10, and Faith, 7. “We can almost always relocate,” explains Urban. “We just make the rhythm work so we can be together.”

HEALTHY BALANCE

For the A-list duo, their profession­al lives are left at the door of their four-bedroom, 35-acre Tennessee mansion. “Obviously I work hard, but when I’m off, I’m off,” Kidman recently told Harper’s Bazaar U.K. “Keith and I are very good at immediatel­y clicking off because we have a really good life in Nashville.” To establish that “simple, quiet and nourishing” atmosphere, Kidman says they set down a few ground rules. “I used to have an office in my house and I just got rid of it — it’s the best thing I’ve ever done,” says the Boy Erased actress. “I finally went, ‘This is not a good thing.’ We don’t have a TV in our bedroom; we’re that couple. I highly recommend that. And no computers in bed.”

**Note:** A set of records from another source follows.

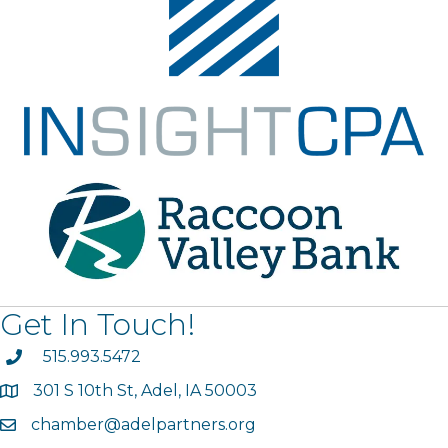
Get In Touch!
phone
515.993.5472
301 S 10th St, Adel, IA 50003
map
chamber@adelpartners.org
email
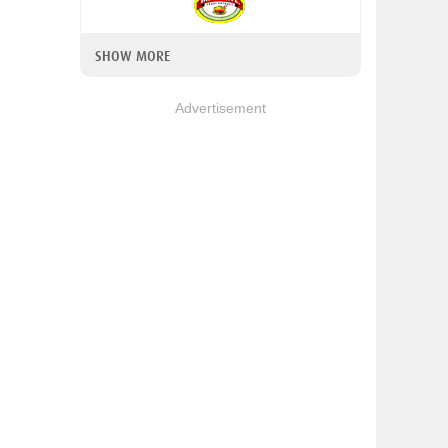
SHOW MORE
Advertisement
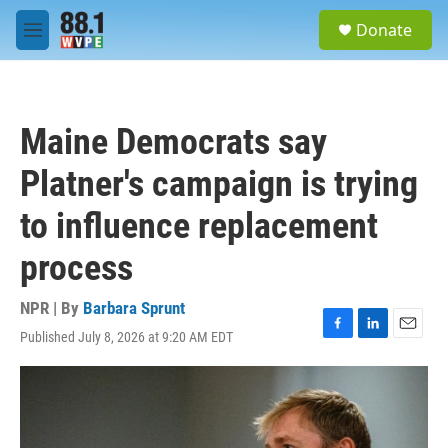
Skip to main content
S
Donate
e
M
a
e
r
n
c
u
h
Maine Democrats say
u
e
Platner's campaign is trying
r
y
to influence replacement
process
NPR | By
Barbara Sprunt
Published July 8, 2026 at 9:20 AM EDT
F
L
E
a
i
m
c
n
a
e
k
i
b
e
l
o
d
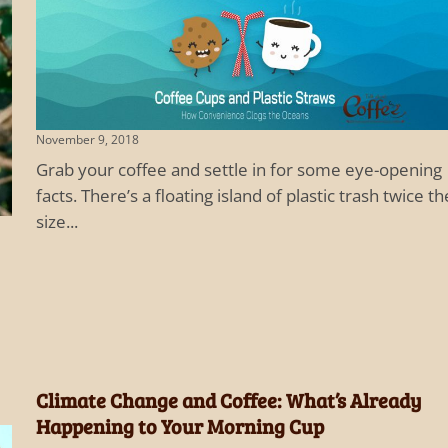
November 9, 2018
Grab your coffee and settle in for some eye-opening
facts. There’s a floating island of plastic trash twice th
size...
Climate Change and Coffee: What’s Already
Happening to Your Morning Cup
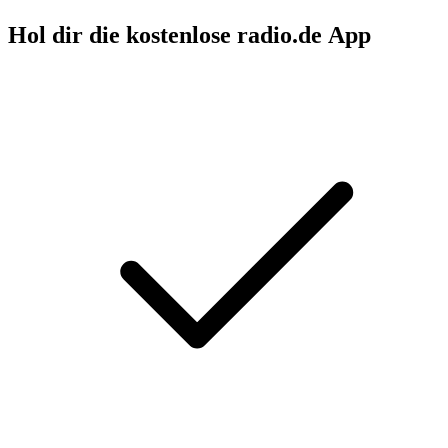
Hol dir die kostenlose radio.de App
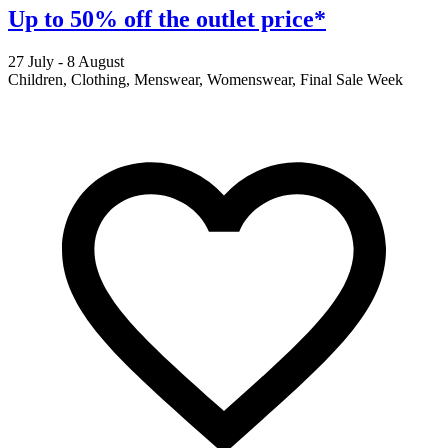
Up to 50% off the outlet price*
27 July - 8 August
2
Children, Clothing, Menswear, Womenswear, Final Sale Week
F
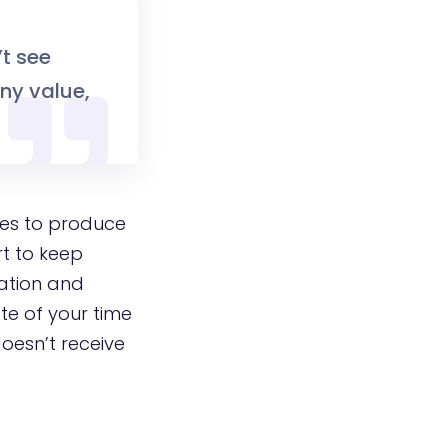
’t see
any value,
tes to produce
rt to keep
mation and
te of your time
doesn’t receive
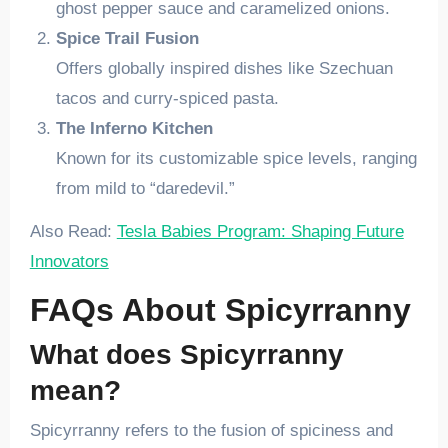
ghost pepper sauce and caramelized onions.
Spice Trail Fusion
Offers globally inspired dishes like Szechuan
tacos and curry-spiced pasta.
The Inferno Kitchen
Known for its customizable spice levels, ranging
from mild to “daredevil.”
Also Read:
Tesla Babies Program: Shaping Future
Innovators
FAQs About Spicyrranny
What does Spicyrranny
mean?
Spicyrranny refers to the fusion of spiciness and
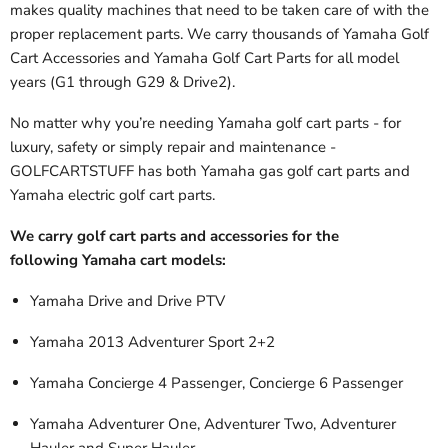
makes quality machines that need to be taken care of with the
proper replacement parts. We carry thousands of Yamaha Golf
Cart Accessories and Yamaha Golf Cart Parts
for all model
years (G1 through G29 & Drive2).
No matter why you’re needing Yamaha golf cart parts - for
luxury, safety or simply repair and maintenance -
GOLFCARTSTUFF has both Yamaha gas golf cart parts and
Yamaha electric golf cart parts.
We carry golf cart parts and accessories for the
following Yamaha cart models:
Yamaha Drive and Drive PTV
Yamaha 2013 Adventurer Sport 2+2
Yamaha Concierge 4 Passenger, Concierge 6 Passenger
Yamaha Adventurer One, Adventurer Two, Adventurer
Hauler and Super Hauler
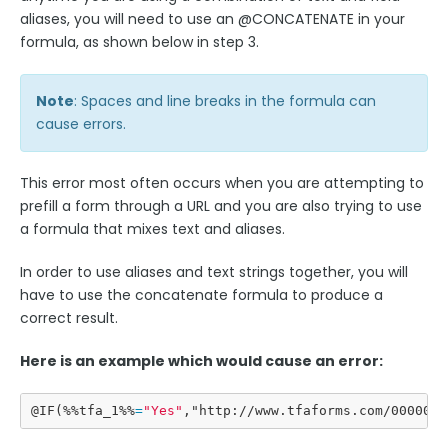
aliases, you will need to use an @CONCATENATE in your
formula, as shown below in step 3.
Style Your Forms
Note
: Spaces and line breaks in the formula can
Connectors & Integrations
cause errors.
Publishing Forms
This error most often occurs when you are attempting to
prefill a form through a URL and you are also trying to use
Reporting and Responses
a formula that mixes text and aliases.
FormAssembly Accounts and Services
In order to use aliases and text strings together, you will
have to use the concatenate formula to produce a
correct result.
Troubleshooting and Errors
Here is an example which would cause an error:
Use Cases
@IF(%%tfa_1%%
=
"
Yes
"
,"http://www.tfaforms.com/000000?
FormAssembly Admin Guide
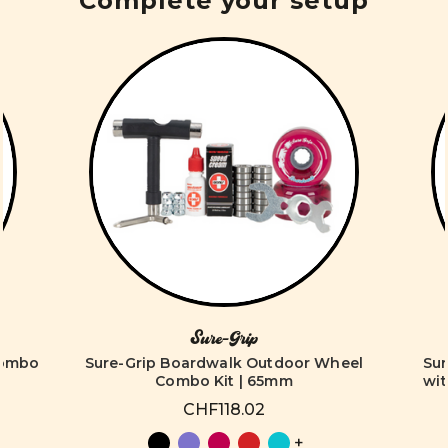
Complete your setup
Sure-Grip
Combo
Sure-Grip Boardwalk Outdoor Wheel
Su
Combo Kit | 65mm
wit
CHF118.02
+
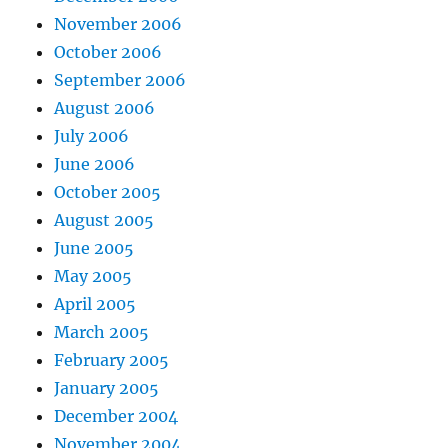
November 2006
October 2006
September 2006
August 2006
July 2006
June 2006
October 2005
August 2005
June 2005
May 2005
April 2005
March 2005
February 2005
January 2005
December 2004
November 2004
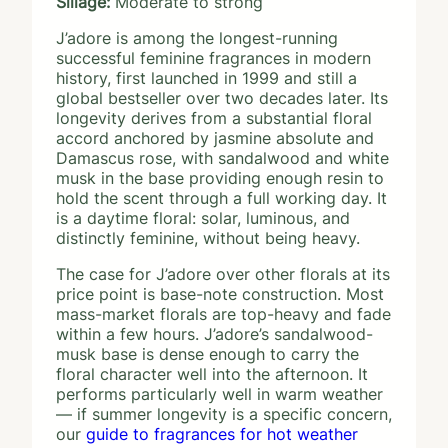
Sillage:
Moderate to strong
J’adore is among the longest-running
successful feminine fragrances in modern
history, first launched in 1999 and still a
global bestseller over two decades later. Its
longevity derives from a substantial floral
accord anchored by jasmine absolute and
Damascus rose, with sandalwood and white
musk in the base providing enough resin to
hold the scent through a full working day. It
is a daytime floral: solar, luminous, and
distinctly feminine, without being heavy.
The case for J’adore over other florals at its
price point is base-note construction. Most
mass-market florals are top-heavy and fade
within a few hours. J’adore’s sandalwood-
musk base is dense enough to carry the
floral character well into the afternoon. It
performs particularly well in warm weather
— if summer longevity is a specific concern,
our
guide to fragrances for hot weather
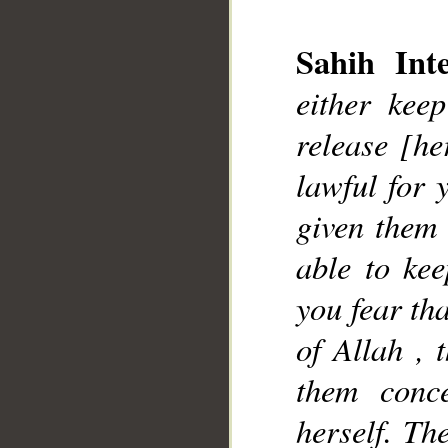
Sahih Inte
__
either kee
release [he
lawful for 
given them 
able to kee
you fear tha
of Allah , 
them conc
herself. Th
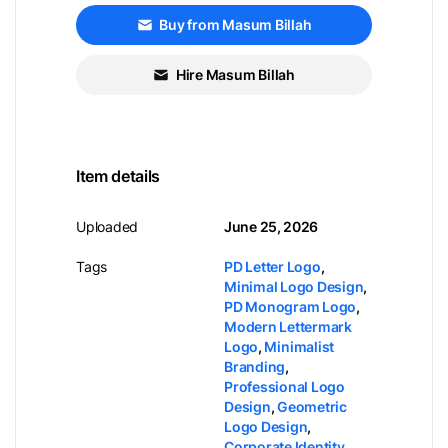
Buy from Masum Billah
Hire Masum Billah
Item details
Uploaded
June 25, 2026
Tags
PD Letter Logo
,
Minimal Logo Design
,
PD Monogram Logo
,
Modern Lettermark
Logo
,
Minimalist
Branding
,
Professional Logo
Design
,
Geometric
Logo Design
,
Corporate Identity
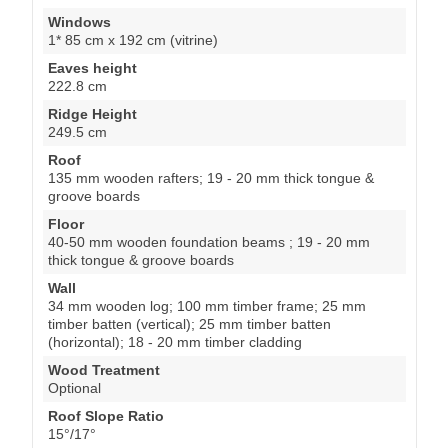
Windows
1* 85 cm x 192 cm (vitrine)
Eaves height
222.8 cm
Ridge Height
249.5 cm
Roof
135 mm wooden rafters; 19 - 20 mm thick tongue &
groove boards
Floor
40-50 mm wooden foundation beams ; 19 - 20 mm
thick tongue & groove boards
Wall
34 mm wooden log; 100 mm timber frame; 25 mm
timber batten (vertical); 25 mm timber batten
(horizontal); 18 - 20 mm timber cladding
Wood Treatment
Optional
Roof Slope Ratio
15°/17°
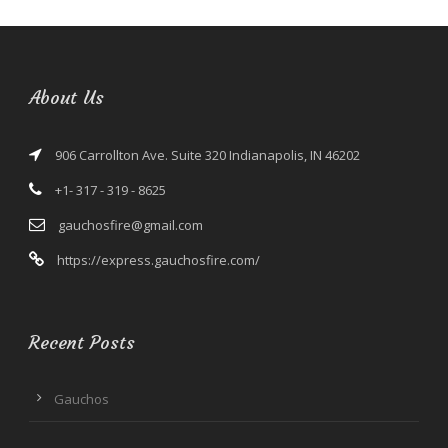
About Us
906 Carrollton Ave. Suite 320 Indianapolis, IN 46202
+1- 317 - 319 - 8625
gauchosfire@gmail.com
https://express.gauchosfire.com/
Recent Posts
Gauchos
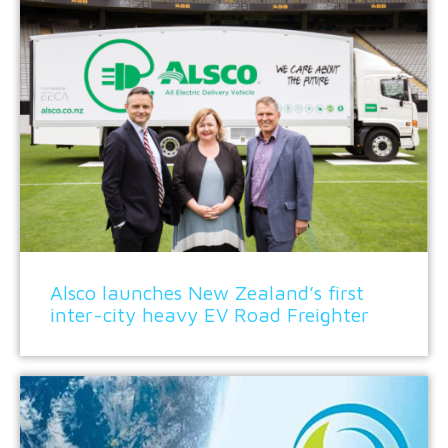
Alsco launches New Zealand’s first
inter-city heavy EV Road Freighter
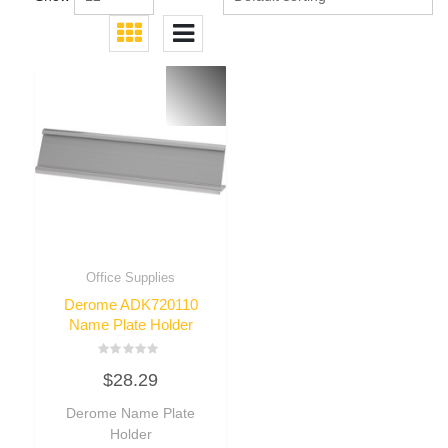
Office Supplies
Derome ADK720110
Name Plate Holder
Rated
$
28.29
0
out
of
Derome Name Plate
5
Holder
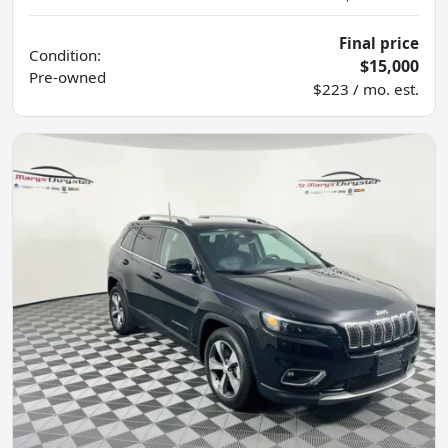
Final price
Condition:
$15,000
Pre-owned
$223 / mo. est.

After all, the bedroom is a, er, sacred place — which Urban sings about in his recent hit “Gemini”: “She’s a maniac in the bed but a brainiac in the head... she’ll wake you to make love in the middle of the night.” Though once shy to share details of their intimate affairs — “I wouldn’t have been sure it felt right coming out of my mouth,” he’s said — the musician now doesn’t hold back. “If I feel that way about her, what’s the problem?” Urban has admitted, calling the song “a simple, fun, sexy-arse song about my wife.”

THE RIGHT NOTES

Music plays a key role in their family life. Sunday and Faith “sing a lot,” Urban tells Us. “They’re always singing in the car or around the house. They’re both musical.” But Kidman — who also has two children, Isabella, 25, and Connor, 23, with ex-husband Tom Cruise — admits it’s still too early to say whether they’ll follow in Dad’s footsteps: “When I say, ‘What are you going to be when you grow up?’ they roll their eyes, which is the perfect response.”

Career paths aside, the “You’ll Think of Me” singer has one hope for his girls: that they grow up to be like their mom. “People ask me, ‘How do you do it?’” he gushes. “I say, ‘It’s Nic.’ She’s got all of us so incredibly taken care of. She’s amazing.”